It is easy to see that

$$\frac{\ln\sqrt{2\pi}+O(1/x)-c+f_{a,b,c}(\tau)}{\ln x} \to 0, \quad\mbox{as } x\to\infty.$$
(16)

Then from (15) we have

$$b-a \ge\frac{1}{2}.$$
(17)

Combining (13) and (17) gives

$$b-a = \frac{1}{2}.$$
(18)

From (8), (10), and (18), we obtain

$$c-\ln\sqrt{2\pi}\ge O \biggl(\frac{1}{x} \biggr), \quad\mbox{as } x\to\infty.$$
(19)

Since

$$O \biggl(\frac{1}{x} \biggr)\to0, \quad\mbox{as } x\to\infty,$$
(20)

from (19) we have

$$c\ge\ln\sqrt{2\pi}.$$
(21)

We note that

$$f_{a,b,c}(x)=\ln g_{b-a,b}(x)+c.$$
(22)

If

$$f_{a,b,c}\in CM\bigl(\mathbb {R}^{+}\bigr),$$

we can verify that

$$g_{b-a,b}\in LCM\bigl(\mathbb {R}^{+}\bigr).$$

By Lemma 1, if

$$b>\frac{1}{2},$$

then

$$b-a\ge b>\frac{1}{2},$$
(23)

$$b=0,$$

by Lemma 1, we get

$$b-a\ge1,$$
(24)

which is another contradiction to (18). So we have proved that

$$0< b\le\frac{1}{2}.$$
(25)

The proof of Theorem 1 is thus completed. □

### Proof of Corollary 1

This follows from (2) and (3).

The proof of Corollary 1 is completed. □

### Proof of Theorem 2

By Theorem 1, the condition is necessary.

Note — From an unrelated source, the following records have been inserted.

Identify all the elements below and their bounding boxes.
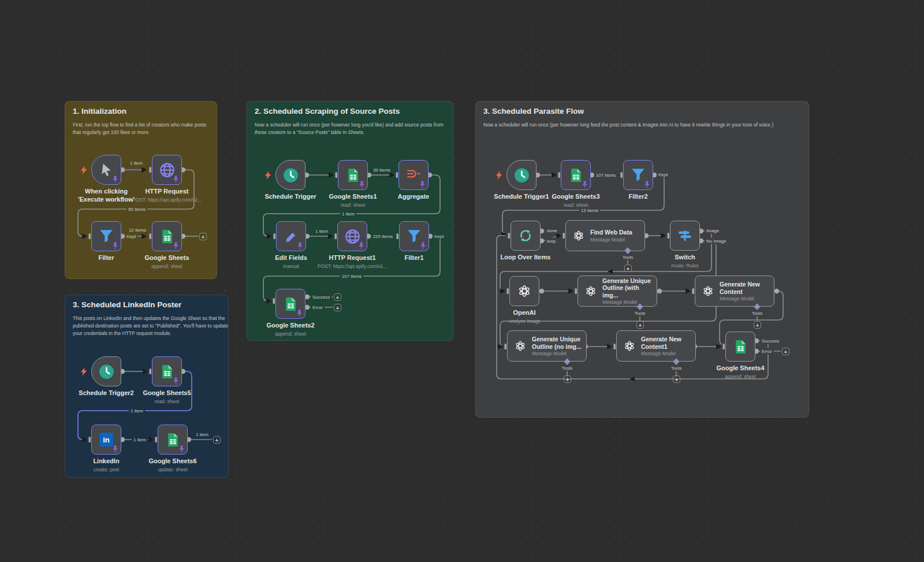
- node-subtitle: read: sheet: [532, 202, 619, 208]
- node-subtitle: POST: https://api.apify.com/v2...: [124, 197, 210, 203]
- clock-icon: [514, 168, 530, 183]
- node-http-request[interactable]: HTTP Request POST: https://api.apify.com…: [152, 155, 182, 185]
- node-title: Generate Unique Outline (with img...: [602, 277, 655, 299]
- node-subtitle: Analyze Image: [481, 318, 568, 324]
- trigger-bolt-icon: [265, 171, 271, 180]
- add-node-button[interactable]: +: [624, 265, 632, 272]
- node-google-sheets[interactable]: Google Sheets append: sheet: [152, 221, 182, 251]
- google-sheets-icon: [160, 229, 174, 244]
- tools-label: Tools: [560, 365, 575, 371]
- google-sheets-icon: [160, 364, 174, 379]
- node-generate-new-content1[interactable]: Generate New Content1 Message Model: [616, 330, 696, 362]
- node-subtitle: mode: Rules: [642, 263, 728, 269]
- node-google-sheets3[interactable]: Google Sheets3 read: sheet: [561, 160, 591, 190]
- node-subtitle: append: sheet: [247, 331, 334, 337]
- clock-icon: [283, 168, 299, 183]
- output-label: loop: [545, 238, 557, 244]
- google-sheets-icon: [166, 433, 180, 447]
- node-title: Generate New Content1: [641, 336, 694, 350]
- node-title: Google Sheets: [124, 254, 210, 262]
- node-google-sheets4[interactable]: Google Sheets4 append: sheet: [725, 332, 755, 362]
- node-filter1[interactable]: Filter1: [399, 221, 429, 251]
- add-node-button[interactable]: +: [673, 375, 680, 383]
- pin-icon: [178, 445, 185, 453]
- google-sheets-icon: [346, 168, 360, 183]
- node-schedule-trigger[interactable]: Schedule Trigger: [275, 160, 305, 190]
- connection-layer: in: [0, 0, 924, 562]
- pin-icon: [112, 445, 118, 453]
- node-linkedin[interactable]: LinkedIn create: post: [91, 425, 121, 455]
- output-label: Success: [760, 338, 781, 344]
- node-subtitle: POST: https://api.apify.com/v2...: [309, 263, 396, 269]
- pencil-icon: [284, 229, 299, 244]
- node-schedule-trigger1[interactable]: Schedule Trigger1: [506, 160, 536, 190]
- workflow-canvas[interactable]: 1. Initialization First, run the top flo…: [0, 0, 924, 562]
- node-title: Switch: [642, 254, 728, 262]
- node-subtitle: Message Model: [720, 296, 773, 302]
- openai-icon: [517, 284, 532, 299]
- add-node-button[interactable]: +: [334, 304, 341, 311]
- node-generate-unique-outline-no-img[interactable]: Generate Unique Outline (no img... Messa…: [507, 330, 587, 362]
- clock-icon: [99, 364, 114, 379]
- pin-icon: [582, 181, 588, 188]
- edge-label: Kept: [657, 172, 669, 178]
- node-loop-over-items[interactable]: Loop Over Items: [511, 221, 541, 251]
- pin-icon: [173, 242, 179, 250]
- tools-label: Tools: [669, 365, 684, 371]
- node-generate-unique-outline-with-img[interactable]: Generate Unique Outline (with img... Mes…: [578, 276, 657, 307]
- node-manual-trigger[interactable]: When clicking 'Execute workflow': [91, 155, 121, 185]
- node-edit-fields[interactable]: Edit Fields manual: [276, 221, 306, 251]
- node-aggregate[interactable]: Aggregate: [398, 160, 429, 190]
- openai-icon: [514, 340, 527, 352]
- add-node-button[interactable]: +: [564, 375, 571, 383]
- node-filter[interactable]: Filter: [91, 221, 121, 251]
- node-title: Loop Over Items: [482, 254, 569, 262]
- node-title: OpenAI: [481, 309, 568, 317]
- node-google-sheets6[interactable]: Google Sheets6 update: sheet: [158, 425, 188, 455]
- edge-label: 39 items: [371, 167, 392, 173]
- node-http-request1[interactable]: HTTP Request1 POST: https://api.apify.co…: [337, 221, 367, 251]
- node-filter2[interactable]: Filter2: [623, 160, 653, 190]
- add-node-button[interactable]: +: [636, 321, 644, 329]
- add-node-button[interactable]: +: [334, 293, 341, 301]
- output-label: Error: [760, 348, 774, 355]
- pin-icon: [112, 176, 118, 183]
- pin-icon: [644, 181, 650, 188]
- output-label: No Image: [705, 238, 728, 244]
- node-title: Generate Unique Outline (no img...: [532, 336, 585, 350]
- google-sheets-icon: [569, 168, 583, 183]
- add-node-button[interactable]: +: [213, 436, 221, 444]
- node-title: Google Sheets2: [247, 322, 334, 330]
- node-google-sheets2[interactable]: Google Sheets2 append: sheet: [275, 289, 305, 319]
- tools-label: Tools: [621, 254, 635, 260]
- edge-label: 1 item: [129, 408, 145, 414]
- node-google-sheets5[interactable]: Google Sheets5 read: sheet: [152, 356, 182, 386]
- edge-label: Kept: [125, 233, 137, 240]
- node-subtitle: Message Model: [590, 237, 643, 243]
- tools-label: Tools: [633, 310, 647, 317]
- pin-icon: [173, 377, 179, 385]
- output-label: Image: [705, 228, 721, 234]
- node-switch[interactable]: Switch mode: Rules: [670, 221, 700, 251]
- node-find-web-data[interactable]: Find Web Data Message Model: [565, 220, 645, 251]
- add-node-button[interactable]: +: [199, 233, 207, 240]
- edge-label: 12 items: [127, 227, 148, 233]
- google-sheets-icon: [733, 340, 748, 354]
- add-node-button[interactable]: +: [754, 321, 761, 329]
- trigger-bolt-icon: [496, 171, 502, 180]
- openai-icon: [623, 340, 636, 352]
- edge-label: 107 items: [340, 273, 364, 280]
- pin-icon: [359, 181, 365, 188]
- openai-icon: [702, 285, 714, 297]
- node-subtitle: append: sheet: [124, 263, 210, 269]
- switch-icon: [677, 228, 692, 243]
- node-generate-new-content[interactable]: Generate New Content Message Model: [695, 276, 774, 307]
- edge-label: 1 item: [132, 437, 148, 443]
- edge-label: 1 item: [340, 211, 356, 217]
- node-schedule-trigger2[interactable]: Schedule Trigger2: [91, 356, 121, 386]
- node-subtitle: append: sheet: [697, 374, 784, 379]
- node-google-sheets1[interactable]: Google Sheets1 read: sheet: [338, 160, 368, 190]
- output-label: Success: [311, 294, 331, 300]
- node-openai[interactable]: OpenAI Analyze Image: [509, 276, 539, 306]
- add-node-button[interactable]: +: [782, 348, 789, 355]
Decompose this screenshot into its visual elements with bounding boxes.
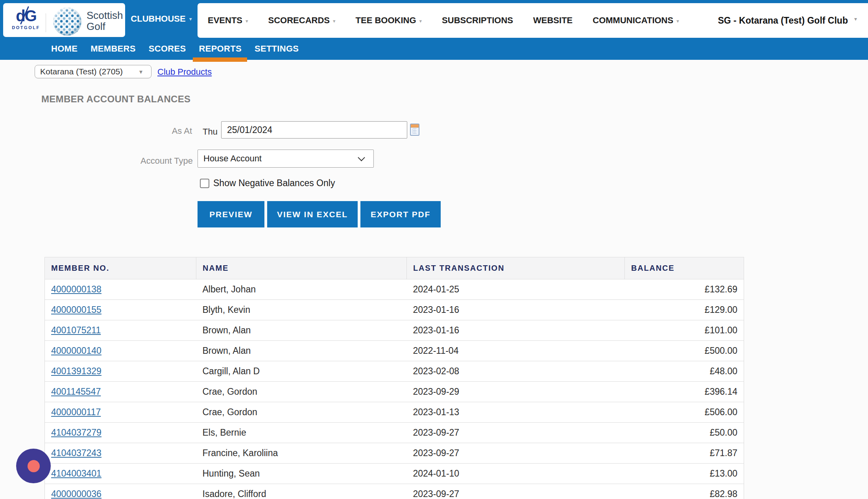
member-name: Hunting, Sean xyxy=(196,464,407,484)
table-header-row: MEMBER NO. NAME LAST TRANSACTION BALANCE xyxy=(45,257,744,279)
balance: £13.00 xyxy=(625,464,744,484)
subnav-item-settings[interactable]: SETTINGS xyxy=(255,38,299,60)
balance: £396.14 xyxy=(625,382,744,402)
member-no-link[interactable]: 4104037243 xyxy=(51,448,102,458)
view-in-excel-button[interactable]: VIEW IN EXCEL xyxy=(267,201,358,227)
balance: £101.00 xyxy=(625,320,744,341)
scottish-golf-globe-icon xyxy=(53,7,81,36)
member-name: Blyth, Kevin xyxy=(196,300,407,320)
member-no-link[interactable]: 4000000117 xyxy=(51,407,101,417)
table-row: 4001145547 Crae, Gordon 2023-09-29 £396.… xyxy=(45,382,744,402)
page-title: MEMBER ACCOUNT BALANCES xyxy=(41,94,190,105)
member-name: Cargill, Alan D xyxy=(196,361,407,382)
logo-card: dG DOTGOLF Scottish Golf xyxy=(3,3,125,37)
export-pdf-button[interactable]: EXPORT PDF xyxy=(360,201,441,227)
last-transaction: 2023-09-27 xyxy=(407,484,625,499)
balances-table: MEMBER NO. NAME LAST TRANSACTION BALANCE… xyxy=(44,257,744,499)
member-no-link[interactable]: 4000000138 xyxy=(51,284,102,294)
last-transaction: 2023-09-29 xyxy=(407,382,625,402)
last-transaction: 2023-01-16 xyxy=(407,300,625,320)
table-row: 4104037279 Els, Bernie 2023-09-27 £50.00 xyxy=(45,423,744,443)
top-nav-card: EVENTS ▾ SCORECARDS ▾ TEE BOOKING ▾ SUBS… xyxy=(198,3,868,38)
last-transaction: 2023-02-08 xyxy=(407,361,625,382)
as-at-label: As At xyxy=(113,126,192,136)
chevron-down-icon: ▾ xyxy=(246,17,248,24)
chevron-down-icon: ▾ xyxy=(676,17,679,24)
account-type-label: Account Type xyxy=(114,156,193,166)
nav-item-tee-booking[interactable]: TEE BOOKING ▾ xyxy=(356,15,422,26)
member-account-balances-page: dG DOTGOLF Scottish Golf CLUBHOUSE ▾ EVE… xyxy=(0,0,868,499)
nav-item-clubhouse[interactable]: CLUBHOUSE ▾ xyxy=(125,0,198,38)
chevron-down-icon: ▾ xyxy=(333,17,336,24)
negative-balances-checkbox[interactable] xyxy=(200,179,209,188)
table-row: 4000000117 Crae, Gordon 2023-01-13 £506.… xyxy=(45,402,744,423)
balance: £50.00 xyxy=(625,423,744,443)
day-abbrev: Thu xyxy=(203,127,218,137)
nav-item-scorecards[interactable]: SCORECARDS ▾ xyxy=(268,15,336,26)
member-name: Els, Bernie xyxy=(196,423,407,443)
balance: £506.00 xyxy=(625,402,744,423)
club-selector-value: Kotarana (Test) (2705) xyxy=(35,67,139,76)
table-row: 4001391329 Cargill, Alan D 2023-02-08 £4… xyxy=(45,361,744,382)
col-header-last-transaction[interactable]: LAST TRANSACTION xyxy=(407,257,625,279)
clubhouse-subnav: HOME MEMBERS SCORES REPORTS SETTINGS xyxy=(0,38,868,60)
table-row: 4000000138 Albert, Johan 2024-01-25 £132… xyxy=(45,279,744,300)
member-no-link[interactable]: 4104003401 xyxy=(51,468,102,479)
as-at-date-input[interactable] xyxy=(221,121,407,139)
last-transaction: 2024-01-25 xyxy=(407,279,625,300)
member-name: Crae, Gordon xyxy=(196,402,407,423)
member-name: Brown, Alan xyxy=(196,320,407,341)
col-header-name[interactable]: NAME xyxy=(196,257,407,279)
member-name: Albert, Johan xyxy=(196,279,407,300)
balance: £82.98 xyxy=(625,484,744,499)
dotgolf-wordmark: DOTGOLF xyxy=(12,25,40,30)
negative-balances-label: Show Negative Balances Only xyxy=(213,178,335,189)
member-no-link[interactable]: 4000000140 xyxy=(51,346,102,356)
table-row: 4000000036 Isadore, Clifford 2023-09-27 … xyxy=(45,484,744,499)
table-row: 4000000140 Brown, Alan 2022-11-04 £500.0… xyxy=(45,341,744,361)
account-switcher[interactable]: SG - Kotarana (Test) Golf Club ▾ xyxy=(718,3,857,38)
logo-divider xyxy=(46,13,46,32)
negative-balances-row: Show Negative Balances Only xyxy=(200,178,335,189)
last-transaction: 2023-01-16 xyxy=(407,320,625,341)
member-no-link[interactable]: 4000000155 xyxy=(51,305,102,315)
nav-item-events[interactable]: EVENTS ▾ xyxy=(208,15,248,26)
subnav-item-home[interactable]: HOME xyxy=(51,38,78,60)
member-name: Crae, Gordon xyxy=(196,382,407,402)
col-header-balance[interactable]: BALANCE xyxy=(625,257,744,279)
balance: £500.00 xyxy=(625,341,744,361)
member-name: Francine, Karoliina xyxy=(196,443,407,464)
last-transaction: 2023-09-27 xyxy=(407,443,625,464)
nav-item-website[interactable]: WEBSITE xyxy=(533,15,573,26)
member-name: Brown, Alan xyxy=(196,341,407,361)
balance: £71.87 xyxy=(625,443,744,464)
member-name: Isadore, Clifford xyxy=(196,484,407,499)
col-header-member-no[interactable]: MEMBER NO. xyxy=(45,257,196,279)
member-no-link[interactable]: 4001075211 xyxy=(51,325,101,335)
subnav-item-scores[interactable]: SCORES xyxy=(149,38,186,60)
member-no-link[interactable]: 4001145547 xyxy=(51,386,101,397)
club-selector-dropdown[interactable]: Kotarana (Test) (2705) ▾ xyxy=(35,65,151,78)
preview-button[interactable]: PREVIEW xyxy=(198,201,264,227)
subnav-item-reports[interactable]: REPORTS xyxy=(199,38,241,60)
chevron-down-icon: ▾ xyxy=(854,16,857,22)
chevron-down-icon xyxy=(358,154,365,161)
subnav-item-members[interactable]: MEMBERS xyxy=(90,38,136,60)
table-row: 4000000155 Blyth, Kevin 2023-01-16 £129.… xyxy=(45,300,744,320)
nav-item-subscriptions[interactable]: SUBSCRIPTIONS xyxy=(442,15,513,26)
account-type-value: House Account xyxy=(198,153,359,164)
feedback-widget-button[interactable] xyxy=(16,449,51,483)
club-products-link[interactable]: Club Products xyxy=(157,67,212,77)
account-type-select[interactable]: House Account xyxy=(198,150,374,168)
member-no-link[interactable]: 4001391329 xyxy=(51,366,102,376)
member-no-link[interactable]: 4000000036 xyxy=(51,489,102,499)
scottish-golf-wordmark: Scottish Golf xyxy=(87,10,123,32)
last-transaction: 2022-11-04 xyxy=(407,341,625,361)
nav-item-communications[interactable]: COMMUNICATIONS ▾ xyxy=(593,15,679,26)
chevron-down-icon: ▾ xyxy=(419,17,422,24)
balance: £129.00 xyxy=(625,300,744,320)
top-nav: EVENTS ▾ SCORECARDS ▾ TEE BOOKING ▾ SUBS… xyxy=(198,15,679,26)
member-no-link[interactable]: 4104037279 xyxy=(51,427,102,438)
calendar-icon[interactable] xyxy=(410,124,419,136)
table-row: 4104037243 Francine, Karoliina 2023-09-2… xyxy=(45,443,744,464)
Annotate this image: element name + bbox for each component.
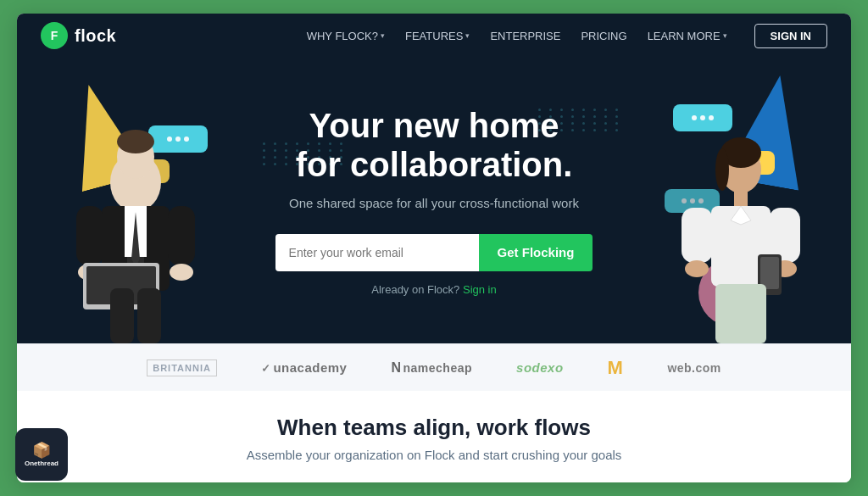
nav-learn-more[interactable]: LEARN MORE ▾ [648,30,727,42]
bottom-subtitle: Assemble your organization on Flock and … [17,448,851,462]
logo-britannia: BRITANNIA [147,359,217,376]
navbar: F flock WHY FLOCK? ▾ FEATURES ▾ ENTERPRI… [17,14,851,58]
onethread-icon: 📦 [32,443,51,458]
logo-area: F flock [41,22,116,49]
browser-window: F flock WHY FLOCK? ▾ FEATURES ▾ ENTERPRI… [17,14,851,482]
sign-in-button[interactable]: SIGN IN [754,24,827,48]
bottom-section: When teams align, work flows Assemble yo… [17,391,851,482]
nav-features[interactable]: FEATURES ▾ [405,30,470,42]
svg-point-10 [170,264,193,281]
sign-in-link[interactable]: Sign in [463,283,497,296]
svg-rect-13 [110,288,134,343]
nav-enterprise[interactable]: ENTERPRISE [490,30,560,42]
email-input[interactable] [275,234,479,271]
svg-rect-7 [76,206,103,265]
nav-why-flock[interactable]: WHY FLOCK? ▾ [307,30,385,42]
chevron-down-icon: ▾ [381,31,385,40]
chevron-down-icon: ▾ [723,31,727,40]
logo-webcom: web.com [667,361,721,375]
nav-pricing[interactable]: PRICING [581,30,626,42]
hero-section: Your new home for collaboration. One sha… [17,58,851,343]
logo-text: flock [75,26,116,46]
svg-rect-18 [734,191,748,208]
cta-row: Get Flocking [275,234,593,271]
svg-rect-26 [760,257,779,289]
nav-links: WHY FLOCK? ▾ FEATURES ▾ ENTERPRISE PRICI… [307,24,827,48]
person-right-illustration [665,123,817,343]
bottom-title: When teams align, work flows [17,415,851,441]
logo-sodexo: sodexo [516,360,564,375]
svg-point-23 [685,260,709,277]
logos-strip: BRITANNIA ✓unacademy Nnamecheap sodexo M… [17,343,851,391]
hero-subtitle: One shared space for all your cross-func… [275,196,593,210]
logo-namecheap: Nnamecheap [391,360,472,376]
hero-title: Your new home for collaboration. [275,106,593,184]
svg-point-2 [117,130,154,153]
person-left-illustration [51,106,220,343]
svg-rect-8 [168,206,195,265]
svg-rect-21 [682,208,713,263]
svg-rect-27 [715,284,766,343]
onethread-badge: 📦 Onethread [15,428,68,481]
get-flocking-button[interactable]: Get Flocking [479,234,593,271]
logo-unacademy: ✓unacademy [261,360,348,375]
already-on-flock-text: Already on Flock? Sign in [275,283,593,296]
logo-mcdonalds: M [608,357,624,379]
chevron-down-icon: ▾ [465,31,470,40]
svg-point-17 [715,148,729,191]
flock-logo-icon: F [41,22,68,49]
hero-content: Your new home for collaboration. One sha… [275,106,593,296]
svg-rect-14 [137,288,161,343]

On the other hand, by Lemma 2, we see that

$$g_{b-a,b}\in LCM\bigl(\mathbb {R}^{+}\bigr).$$

Then from (22), we have, for $$n\in \mathbb {N}$$,

$$(-1)^{n} f^{(n)}_{a,b,c}(x)\ge0,\quad x\in \mathbb {R}^{+}.$$
(26)

In particular,

$$f'_{a,b,c}(x)\le0,\quad x\in \mathbb {R}^{+}.$$
(27)

Hence $$f_{a,b,c}(x)$$ is decreasing on $$\mathbb {R}^{+}$$.

By (9),

$$f_{a,b,c}(x)= \biggl(\frac{1}{2}-b+a \biggr)\ln x+c- \ln\sqrt{2\pi}+O \biggl(\frac{1}{x} \biggr),\quad \mbox{as } x\to\infty.$$
(28)

If

$$b-a=\frac{1}{2}$$

and

$$c \ge\ln\sqrt{2\pi},$$

from (28), we obtain

$$\lim_{x \to\infty}f_{a,b,c}(x)=c-\ln\sqrt{2\pi} \ge0.$$
(29)

Therefore

$$f_{a,b,c}(x)\ge\lim_{x \to\infty}f_{a,b,c}(x) \ge0,\quad x\in \mathbb {R}^{+},$$
(30)

which means that (26) is also valid for $$n=0$$. Hence we have proved that

$$f_{a,b,c}\in CM\bigl(\mathbb {R}^{+}\bigr).$$

The proof of Theorem 2 is hence completed. □

## References

1. Bernstein, S: Sur la définition et les propriétés des fonctions analytiques d’une variable réelle. Math. Ann. 75, 449-468 (1914)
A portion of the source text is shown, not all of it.